Why Trees?
This started when I was writing my umpteenth animation component and asked myself, “surely there has to be a better way to do this than hardcoding animation names?”
As I’m sure some of you are aware, these animation components can be very repetitive and gross to touch, for example:
var last_facing_direction := Vector2(0, 1)
func _physics_process(delta: float) -> void:
var velocity = player.velocity
if velocity:
last_facing_direction = velocity.normalized()
var anim_direction : String
if last_facing_direction.x > 0:
anim_direction = "right"
elif last_facing_direction.x < 0:
anim_direction = "left"
elif last_facing_direction.y > 0:
anim_direction = "down"
elif last_facing_direction.y < 0:
anim_direction = "up"
if velocity:
animation_player.play("run_" + anim_direction)
elif player.attacking:
animation_player.play("attack_" + anim_direction)
else:
animation_player.play("idle_" + anim_direction)
Ew.
First, we determine our direction string by checking the x and y of the last_facing_direction
, and assign it to values like “up” and “left”. Then, we check our state specific variables, in this case velocity
and attacking
, and play the animation through constructing strings like “run_left” and “attack_down”.
So gross.
Not only is this disgusting to read, it’s repetitive, and annoying to expand. It also requires that each animation state has all four directions, and the animation names need to have a specific naming convention. Oh, and don’t ask me the amount of times I’ve mistyped “run_” and ended up flooding my console with errors.
It was time for a change.
Time for Trees
What if there was a nice, less error-prone way to break your animation into separate states that can automatically switch between each other?
woah… animation states…
Oh look at that, there is.
That’s the main reason I switched to using AnimationTrees - you can define these states and ultimately it doesn’t really matter how many animations are inside of them, or what the animations are called.

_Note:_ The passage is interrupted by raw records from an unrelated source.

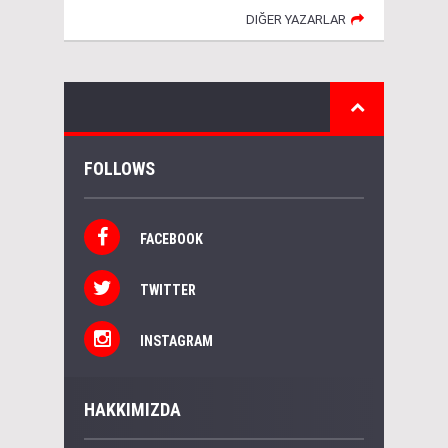
DIĞER YAZARLAR
FOLLOWS
FACEBOOK
TWITTER
INSTAGRAM
HAKKIMIZDA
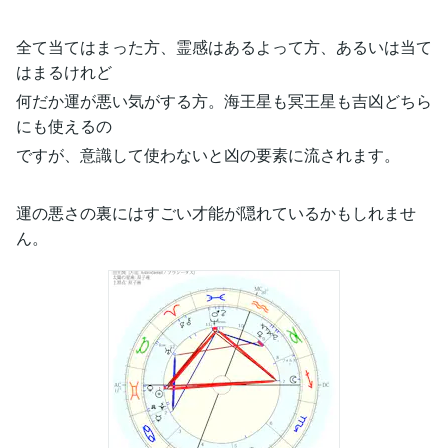
全て当てはまった方、霊感はあるよって方、あるいは当て
はまるけれど
何だか運が悪い気がする方。海王星も冥王星も吉凶どちら
にも使えるの
ですが、意識して使わないと凶の要素に流されます。
運の悪さの裏にはすごい才能が隠れているかもしれませ
ん。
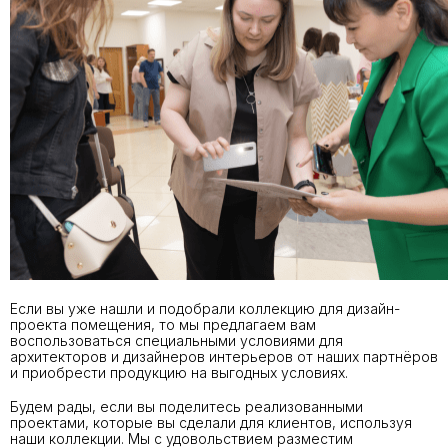
Если вы уже нашли и подобрали коллекцию для дизайн-
проекта помещения, то мы предлагаем вам
воспользоваться специальными условиями для
архитекторов и дизайнеров интерьеров от наших партнёров
и приобрести продукцию на выгодных условиях.
Будем рады, если вы поделитесь реализованными
проектами, которые вы сделали для клиентов, используя
наши коллекции. Мы с удовольствием разместим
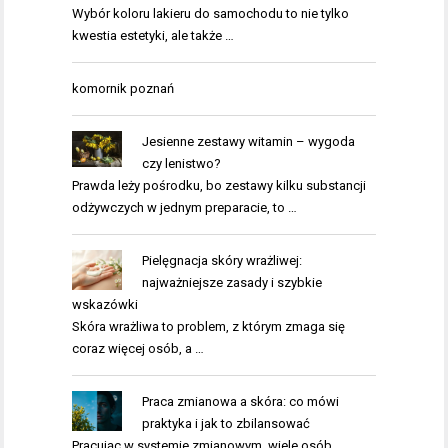
Wybór koloru lakieru do samochodu to nie tylko
kwestia estetyki, ale także …
komornik poznań
Jesienne zestawy witamin – wygoda
czy lenistwo?
Prawda leży pośrodku, bo zestawy kilku substancji
odżywczych w jednym preparacie, to …
Pielęgnacja skóry wrażliwej:
najważniejsze zasady i szybkie
wskazówki
Skóra wrażliwa to problem, z którym zmaga się
coraz więcej osób, a …
Praca zmianowa a skóra: co mówi
praktyka i jak to zbilansować
Pracując w systemie zmianowym, wiele osób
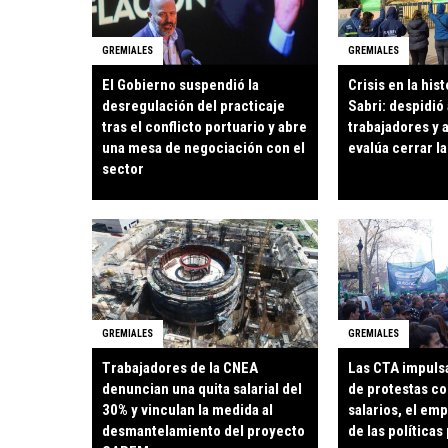
GREMIALES
GREMIALES
El Gobierno suspendió la
Crisis en la hist
desregulación del practicaje
Sabri: despidió 
tras el conflicto portuario y abre
trabajadores y 
una mesa de negociación con el
evalúa cerrar la
sector
GREMIALES
GREMIALES
Trabajadores de la CNEA
Las CTA impuls
denuncian una quita salarial del
de protestas co
30% y vinculan la medida al
salarios, el emp
desmantelamiento del proyecto
de las políticas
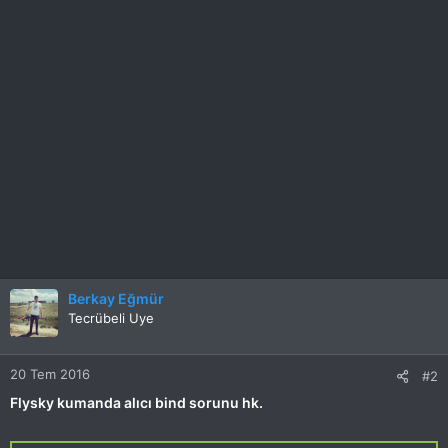
Berkay Eğmür
Tecrübeli Uye
20 Tem 2016
#2
Flysky kumanda alıcı bind sorunu hk.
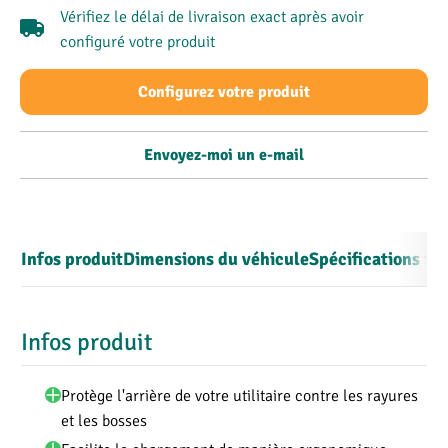
Vérifiez le délai de livraison exact après avoir
configuré votre produit
Configurez votre produit
Envoyez-moi un e-mail
Infos produit
Dimensions du véhicule
Spécifications te
Infos produit
Protège l'arrière de votre utilitaire contre les rayures
et les bosses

You could even have one of these states just be a single animation if you wanted.
Alongside this, one of my favorite parts of the animation tree is how you can route a state machine through other processing. For example, if I want to globally slow all of the animations in a tree down, I can do that by running it through a TimeScale node:
The Repetition Issue
The only gripe I have with these trees is that for those states I showed earlier, they all have their own blend spaces. This means that even though I’d like all of them to reflect the direction the player is going in, I have to set all of them manually. This results in some gross duplicated code, but I’d still rather write this duplicated mess than another manual animation component.
animation_tree.set("parameters/PlayerStates/Run/blend_position", last_facing_direction)
animation_tree.set("parameters/PlayerStates/Idle/blend_position", last_facing_direction)
animation_tree.set("parameters/PlayerStates/Attack/blend_position", last_facing_direction)
animation_tree.set("parameters/TimeScale/scale", 1.0)
Who knows? Maybe one day I’ll get fed up enough and make that change to the source code directly to free us from our repetitive shackes.